Still, Garland played.

Broken jaw. Steel plate in his shoe. Elimination games. When the Cavaliers needed bodies on the floor, Garland was often there, even when he wasn’t at his best.

Over seven seasons, he appeared in 408 games (404 starts) for Cleveland, averaging 18.8 points, 6.7 assists, 2.6 rebounds and 1.15 steals in 33.1 minutes per game. A two-time All-Star (2022, 2025), Garland finished ninth in franchise history in points scored (7,671), third in three-pointers made (956) and third in total assists (2,738).

In another era, they might have come with a longer runway.
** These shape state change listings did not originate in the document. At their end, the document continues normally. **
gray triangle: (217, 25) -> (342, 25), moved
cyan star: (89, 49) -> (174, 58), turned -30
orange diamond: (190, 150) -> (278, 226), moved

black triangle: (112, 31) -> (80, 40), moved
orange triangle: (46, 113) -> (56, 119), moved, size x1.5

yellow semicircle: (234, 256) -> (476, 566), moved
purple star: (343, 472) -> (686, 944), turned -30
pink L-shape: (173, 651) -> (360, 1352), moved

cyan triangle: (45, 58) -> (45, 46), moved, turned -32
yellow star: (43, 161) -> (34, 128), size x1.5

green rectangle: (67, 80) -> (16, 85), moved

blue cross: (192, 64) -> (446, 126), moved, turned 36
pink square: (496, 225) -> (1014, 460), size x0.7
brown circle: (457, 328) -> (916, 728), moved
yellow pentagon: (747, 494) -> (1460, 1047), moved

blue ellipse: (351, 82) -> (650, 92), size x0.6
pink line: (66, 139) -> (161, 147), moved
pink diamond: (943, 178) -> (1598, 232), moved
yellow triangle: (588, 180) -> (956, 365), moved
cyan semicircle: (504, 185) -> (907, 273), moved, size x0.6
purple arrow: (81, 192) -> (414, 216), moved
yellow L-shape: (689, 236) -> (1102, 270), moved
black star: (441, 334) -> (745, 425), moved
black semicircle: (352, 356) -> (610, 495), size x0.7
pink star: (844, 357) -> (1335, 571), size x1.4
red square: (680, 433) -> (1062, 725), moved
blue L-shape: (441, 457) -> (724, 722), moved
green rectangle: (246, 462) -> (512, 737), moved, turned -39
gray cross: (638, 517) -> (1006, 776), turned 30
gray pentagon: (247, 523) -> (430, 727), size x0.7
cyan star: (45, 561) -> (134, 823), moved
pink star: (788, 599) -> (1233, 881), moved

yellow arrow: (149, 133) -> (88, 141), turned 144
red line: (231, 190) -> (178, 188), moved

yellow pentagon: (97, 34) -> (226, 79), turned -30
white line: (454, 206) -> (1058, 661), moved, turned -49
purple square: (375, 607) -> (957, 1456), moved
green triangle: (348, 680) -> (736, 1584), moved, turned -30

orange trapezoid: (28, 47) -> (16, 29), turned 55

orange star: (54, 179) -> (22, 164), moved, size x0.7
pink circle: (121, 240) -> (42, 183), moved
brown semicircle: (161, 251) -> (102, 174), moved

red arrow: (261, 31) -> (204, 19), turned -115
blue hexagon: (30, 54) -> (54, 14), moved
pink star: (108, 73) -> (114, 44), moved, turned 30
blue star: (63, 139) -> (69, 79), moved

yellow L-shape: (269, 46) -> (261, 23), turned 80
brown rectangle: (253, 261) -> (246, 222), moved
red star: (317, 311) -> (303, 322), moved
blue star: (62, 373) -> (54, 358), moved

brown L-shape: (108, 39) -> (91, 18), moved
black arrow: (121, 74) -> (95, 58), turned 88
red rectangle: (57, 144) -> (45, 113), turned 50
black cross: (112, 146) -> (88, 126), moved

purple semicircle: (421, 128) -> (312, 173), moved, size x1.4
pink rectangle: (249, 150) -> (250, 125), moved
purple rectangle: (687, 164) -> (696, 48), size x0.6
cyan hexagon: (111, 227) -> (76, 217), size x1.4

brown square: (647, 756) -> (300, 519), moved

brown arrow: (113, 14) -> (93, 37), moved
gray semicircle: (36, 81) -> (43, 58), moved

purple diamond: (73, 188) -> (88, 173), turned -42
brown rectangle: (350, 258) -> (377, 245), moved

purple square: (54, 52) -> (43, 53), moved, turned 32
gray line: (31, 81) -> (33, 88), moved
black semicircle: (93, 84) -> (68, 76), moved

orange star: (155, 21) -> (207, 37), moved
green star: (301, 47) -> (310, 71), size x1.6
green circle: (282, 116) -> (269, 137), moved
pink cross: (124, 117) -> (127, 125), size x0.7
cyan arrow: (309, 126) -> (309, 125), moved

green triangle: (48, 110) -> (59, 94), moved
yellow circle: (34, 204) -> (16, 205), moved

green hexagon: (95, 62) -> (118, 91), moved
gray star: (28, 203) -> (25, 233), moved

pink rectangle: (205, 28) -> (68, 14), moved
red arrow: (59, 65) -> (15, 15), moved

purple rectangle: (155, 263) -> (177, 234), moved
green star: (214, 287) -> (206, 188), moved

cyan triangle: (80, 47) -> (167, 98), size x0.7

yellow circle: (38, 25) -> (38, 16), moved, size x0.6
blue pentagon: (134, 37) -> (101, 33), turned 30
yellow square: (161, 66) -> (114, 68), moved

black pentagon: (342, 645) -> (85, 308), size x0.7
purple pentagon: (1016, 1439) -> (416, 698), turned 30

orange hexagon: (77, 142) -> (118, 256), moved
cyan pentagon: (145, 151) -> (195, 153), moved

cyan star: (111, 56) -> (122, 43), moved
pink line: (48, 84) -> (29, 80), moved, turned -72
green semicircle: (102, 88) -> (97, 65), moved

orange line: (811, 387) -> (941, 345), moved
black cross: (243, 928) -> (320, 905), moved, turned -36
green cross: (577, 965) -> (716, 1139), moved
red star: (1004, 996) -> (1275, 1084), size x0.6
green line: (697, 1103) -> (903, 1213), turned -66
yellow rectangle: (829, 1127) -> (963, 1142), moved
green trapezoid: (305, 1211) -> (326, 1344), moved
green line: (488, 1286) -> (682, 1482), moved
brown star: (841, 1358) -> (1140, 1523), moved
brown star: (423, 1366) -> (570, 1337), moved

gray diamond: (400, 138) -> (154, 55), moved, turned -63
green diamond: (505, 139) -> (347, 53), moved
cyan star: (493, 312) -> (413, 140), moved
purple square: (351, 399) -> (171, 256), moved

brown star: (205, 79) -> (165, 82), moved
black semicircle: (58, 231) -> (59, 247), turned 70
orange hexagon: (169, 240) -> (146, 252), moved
But today’s NBA moves faster. Stars change teams. Windows are evaluated brutally. The Cavaliers reached a point where they could no longer wait for further development.

That doesn’t erase what Garland gave Cleveland.

He arrived when the franchise was lost and helped guide it back to relevance. He raised the team’s ceiling, restored excitement to Rocket Arena and embraced a city that asked him to grow up in public. The Core Four — Garland, Mitchell, Mobley and Allen — was real, even if it was never enough.

As Garland heads to Los Angeles to begin the next phase of his career with the Clippers, he takes with him the lessons of Cleveland. The resilience forged through injuries, the humility shaped by loss, and the understanding of who he is as both a player and a person.

The goodbye may have come via social media, but the imprint remains.

Cleveland watched Garland become himself. And for a franchise rebuilding from nothing, that mattered more than it sometimes realized.